El grupo Supertramp actuó en el Instituto de Rickmansworth el pasado sábado. No fue el Supertramp sutil y melancólico famoso por sus grabaciones. Fue Supertramp en directo, tocando rock. Podría pensarse que están antendiendo la demanda de nuestra época hacia el rock puro, pero sin embargo lo hacen muy bien. Es refrescante ver al órgano y al piano sustituyendo a la guitarra eléctrica por una vez.

Instrumentos tan variados como flautines, flautas y saxofones ayudan a Supertramp a evitar ser una banda más de rock duro. Su rock es suave por momentos y de repente hace surgir el máximo de la energía del cuerpo y la voz de los espectadores.

Supertramp empezó el concierto con “It's a long road”, una excelente canción con un agradable toque jazz, con Rick Davies recorriendo los teclados y Dave Winthrop utilizando el saxo de forma infernal, para ir apaciguándose poco a poco en la parte final del tema.

“White hot rock” tuvo lugar de forma predecible. “Remember” fue más dura, por lo menos hasta el cambio instrumental con una gran interpretación de Dave.

Toque lo que toque Supertramp, lo hace de forma agradable, obteniendo música de los instrumentos en vez de ruido, y con voces muy armonizadas. Su rock es un rock melódico. Es una pena que no interpretan más canciones suyas de ese tipo, pero “Maybe I'm a beggar” demostró algo de este talento. Comienza con Roger Hodgson y con Dave tocando el flautín, y el contraste con la flauta proporciona resultados muy satisfactorios.

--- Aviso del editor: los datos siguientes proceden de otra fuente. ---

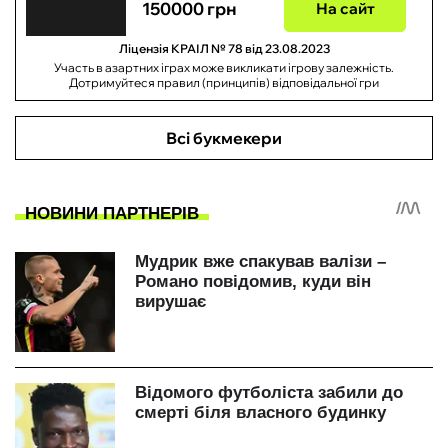
150000 грн
На сайт
Ліцензія КРАІЛ № 78 від 23.08.2023
Участь в азартних іграх може викликати ігрову залежність.
Дотримуйтеся правил (принципів) відповідальної гри
Всі букмекери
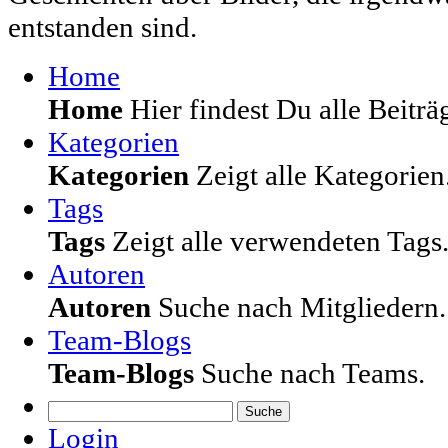
entstanden sind.
Home
Home
Hier findest Du alle Beiträg
Kategorien
Kategorien
Zeigt alle Kategorien
Tags
Tags
Zeigt alle verwendeten Tags
Autoren
Autoren
Suche nach Mitgliedern.
Team-Blogs
Team-Blogs
Suche nach Teams.
Suche
Login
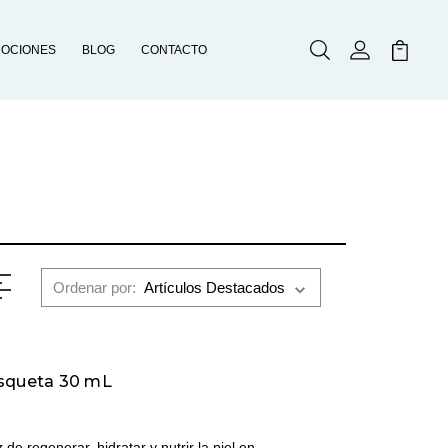
OCIONES
BLOG
CONTACTO
Buscar
Mi Cuenta
Mi Carr
Ordenar por:
osqueta 30 mL
e regenerar, hidratar y nutrir la piel en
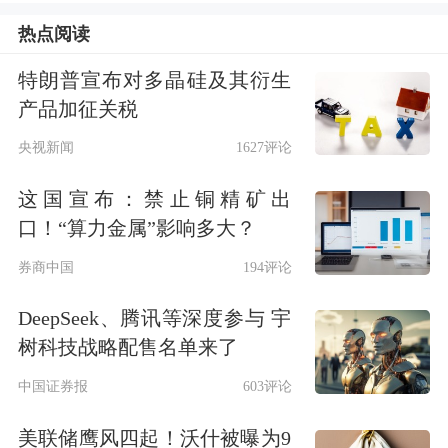
异直观反映出市场对中概股的情绪正逐
热点阅读
步修复，资金关注度同步升温。
特朗普宣布对多晶硅及其衍生
具体到成分股，超半数中概股近期均呈
产品加征关税
不同程度上涨，多只个股表现尤为突
央视新闻
1627评论
出。其中，亿鹏能源以11.71%的涨幅领
这国宣布：禁止铜精矿出
口！“算力金属”影响多大？
跑，水滴公司紧随其后，上涨8.98%，
券商中国
194评论
个股的强势拉升对金龙指数的整体上扬
起到了关键推动作用。此外，
小马智
DeepSeek、腾讯等深度参与 宇
树科技战略配售名单来了
行
、
世纪互联
、
陆控
、
正业生物
、
乐信
中国证券报
603评论
等5只个股涨幅均超过5%，共同构成中
概股的上涨梯队。
美联储鹰风四起！沃什被曝为9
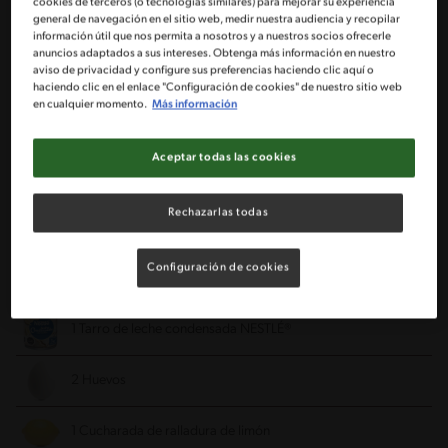
cookies de terceros (o tecnologías similares) para mejorar su experiencia
general de navegación en el sitio web, medir nuestra audiencia y recopilar
2 Tazas de harina cernida
información útil que nos permita a nosotros y a nuestros socios ofrecerle
anuncios adaptados a sus intereses. Obtenga más información en nuestro
aviso de privacidad y configure sus preferencias haciendo clic aquí o
1 Cucharadita de polvo de horneo IMPERIAL®
haciendo clic en el enlace "Configuración de cookies" de nuestro sitio web
en cualquier momento.
Más información
1/2 Taza de azúcar flor cernida
Aceptar todas las cookies
80 g de mantequilla a temperatura ambiente
Rechazarlas todas
1/4 de leche semidescremada
Configuración de cookies
Relleno:
1 Tarro de leche condensada NESTLÉ®
2 Huevos
1 Cucharada de ralladura de limón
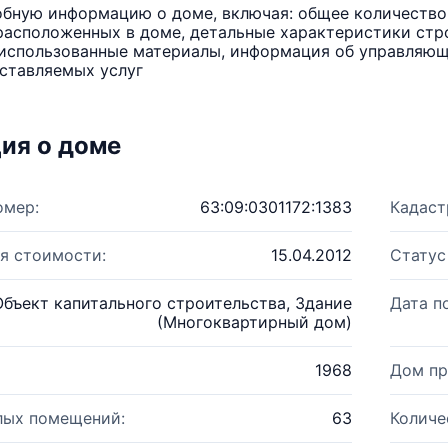
бную информацию о доме, включая: общее количество 
расположенных в доме, детальные характеристики стро
использованные материалы, информация об управляюще
ставляемых услуг
ия о доме
омер:
63:09:0301172:1383
Кадаст
я стоимости:
15.04.2012
Статус
Объект капитального строительства, Здание
Дата п
(Многоквартирный дом)
1968
Дом пр
лых помещений:
63
Количе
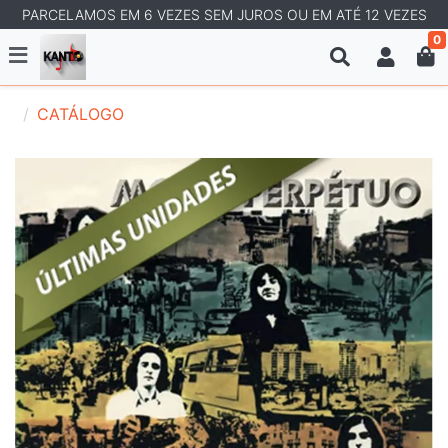
PARCELAMOS EM 6 VEZES SEM JUROS OU EM ATÉ 12 VEZES
0
CATÁLOGO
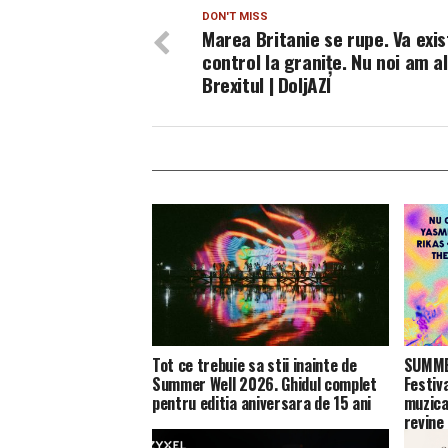
DON'T MISS
Marea Britanie se rupe. Va exis
control la granițe. Nu noi am a
Brexitul | DoljAZI
Tot ce trebuie sa stii inainte de
SUMMER
Summer Well 2026. Ghidul complet
Festiv
pentru editia aniversara de 15 ani
muzica
revine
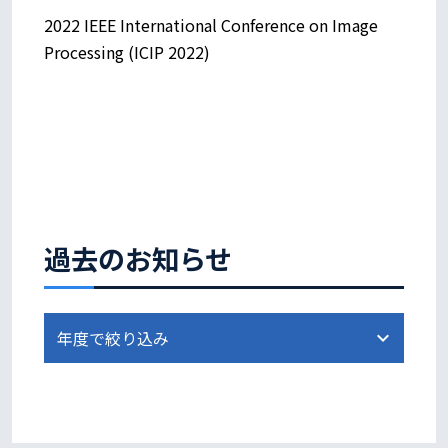
2022 IEEE International Conference on Image
Processing (ICIP 2022)
過去のお知らせ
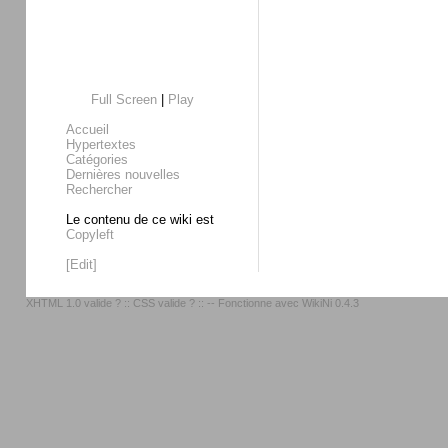
Full Screen
|
Play
Accueil
Hypertextes
Catégories
Dernières nouvelles
Rechercher
Le contenu de ce wiki est
Copyleft
[Edit]
XHTML 1.0 valide ?
::
CSS valide ?
:: -- Fonctionne avec
WikiNi 0.4.3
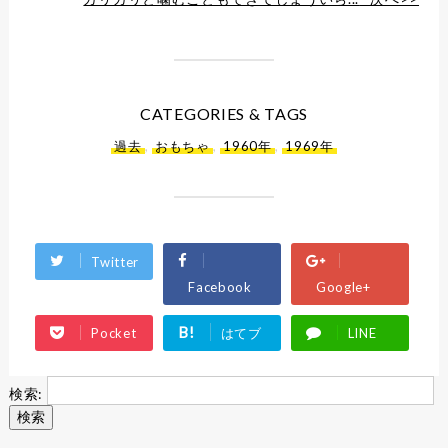
CATEGORIES & TAGS
過去
,
おもちゃ
,
1960年
,
1969年
Twitter
Facebook
Google+
B!
Pocket
はてブ
LINE
検索:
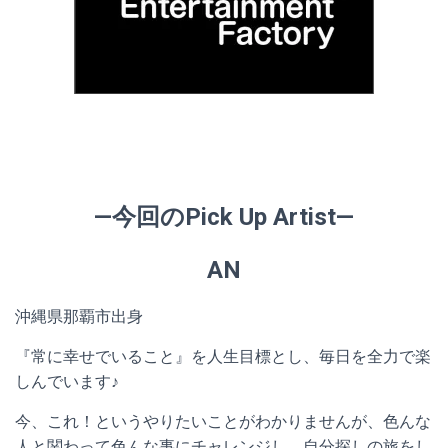
—今回のPick Up Artist—
AN
沖縄県那覇市出身
『常に幸せでいること』を人生目標とし、毎日を全力で楽
しんでいます♪
今、これ！というやりたいことがわかりませんが、色んな
人と関わって色んな事にチャレンジし、自分探しの旅をし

En “Try again” aparecen otra vez la flauta y el flautín, y todo lo que un tema puede contener, con Rick haciendo el órgano fluir y un poco de rock aquí y allí, pero decididamente todo de forma muy sutil.

“Sweet little queenie” puso a todo el mundo de pie, saltando fervientemente. Y después fue el turno del público, que se quedó gritando hasta que consiguieron que el grupo interpretara “Black cat”, otra pieza rock con un ambiente apropiado para un concierto memorable.